(Stored data entries)

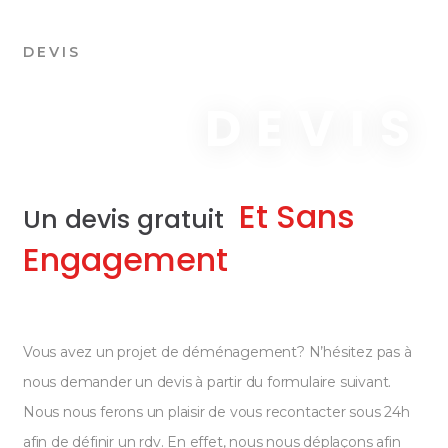
DEVIS
DEVIS
Et Sans
Un devis gratuit
Engagement
Vous avez un projet de déménagement? N’hésitez pas à
nous demander un devis à partir du formulaire suivant.
Nous nous ferons un plaisir de vous recontacter sous 24h
afin de définir un rdv. En effet, nous nous déplaçons afin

What the exercise asks →
The entries above should be given again exactly, minus any pictures.

Output for this task →
DEVIS
DEVIS
Et Sans
Un devis gratuit
Engagement
Vous avez un projet de déménagement? N’hésitez pas à
nous demander un devis à partir du formulaire suivant.
Nous nous ferons un plaisir de vous recontacter sous 24h
afin de définir un rdv. En effet, nous nous déplaçons afin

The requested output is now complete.